Accuracy: 0.96 (+/- 0.02) [XGBBoosting]
Accuracy: 0.33 (+/- 0.00) [Random Forest]
Accuracy: 0.95 (+/- 0.03) [SVM]
Accuracy: 0.96 (+/- 0.02) [Ensemble]

4.3 Stacking

# 5-Fold Stacking
from sklearn.ensemble import RandomForestClassifier
from sklearn.ensemble import ExtraTreesClassifier,GradientBoostingClassifier
import pandas as pd

#创建训练的数据集
data_0 = iris.data
data = data_0[:100,:]

target_0 = iris.target
target = target_0[:100]

# 模型融合中使用到的各个单模型
clfs = [LogisticRegression(solver = 'lbfgs'),
        RandomForestClassifier(n_estimators = 5, n_jobs = -1, criterion = 'gini'),
        ExtraTreesClassifier(n_estimators = 5, n_jobs = -1, criterion = 'gini'),
        ExtraTreesClassifier(n_estimators = 5, n_jobs = -1, criterion = 'entropy'),
        GradientBoostingClassifier(learning_rate = 0.05, subsample = 0.5, \
                                   max_depth = 6, n_estimators = 5)]
 
# 切分一部分数据作为测试集
X, X_predict, y, y_predict = train_test_split(data, target, test_size = 0.3, \
                                              random_state = 2020)

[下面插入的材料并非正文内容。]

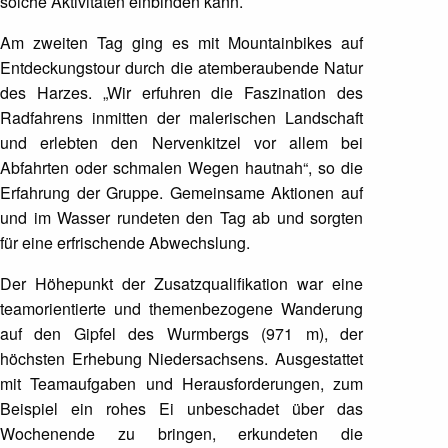
solche Aktivitäten einbinden kann.
Am zweiten Tag ging es mit Mountainbikes auf
Entdeckungstour durch die atemberaubende Natur
des Harzes. „Wir erfuhren die Faszination des
Radfahrens inmitten der malerischen Landschaft
und erlebten den Nervenkitzel vor allem bei
Abfahrten oder schmalen Wegen hautnah“, so die
Erfahrung der Gruppe. Gemeinsame Aktionen auf
und im Wasser rundeten den Tag ab und sorgten
für eine erfrischende Abwechslung.
Der Höhepunkt der Zusatzqualifikation war eine
teamorientierte und themenbezogene Wanderung
auf den Gipfel des Wurmbergs (971 m), der
höchsten Erhebung Niedersachsens. Ausgestattet
mit Teamaufgaben und Herausforderungen, zum
Beispiel ein rohes Ei unbeschadet über das
Wochenende zu bringen, erkundeten die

dataset_blend_train = np.zeros((X.shape[0], len(clfs)))
dataset_blend_test = np.zeros((X_predict.shape[0], len(clfs)))

# 5折stacking
n_splits = 5
skf = StratifiedKFold(n_splits)
skf = skf.split(X, y)

for j, clf in enumerate(clfs):
    # 依次训练各个单模型
    dataset_blend_test_j = np.zeros((X_predict.shape[0], 5))
    for i, (train, test) in enumerate(skf):
        # 5-Fold交叉训练，使用第i个部分作为预测，
        # 剩余的部分来训练模型，获得其预测的输出作为第i部分的新特征。
        X_train, y_train, X_test, y_test = X[train], y[train], X[test], y[test]
        clf.fit(X_train, y_train)
        y_submission = clf.predict_proba(X_test)[:, 1]
        dataset_blend_train[test, j] = y_submission
        dataset_blend_test_j[:, i] = clf.predict_proba(X_predict)[:, 1]
    # 对于测试集，直接用这k个模型的预测值均值作为新的特征。
    dataset_blend_test[:, j] = dataset_blend_test_j.mean(1)
    print("val auc Score: %f" % roc_auc_score(y_predict, dataset_blend_test[:, j]))

clf = LogisticRegression(solver = 'lbfgs')
clf.fit(dataset_blend_train, y)
y_submission = clf.predict_proba(dataset_blend_test)[:, 1]

print("Val auc Score of Stacking: %f" % (roc_auc_score(y_predict, y_submission)))

val auc Score: 1.000000
val auc Score: 0.500000
val auc Score: 0.500000
val auc Score: 0.500000
val auc Score: 0.500000
Val auc Score of Stacking: 1.000000

这次之所以写得如此简略是因为源代码有很多东西交代不清，导致很多地方我根本没有理解。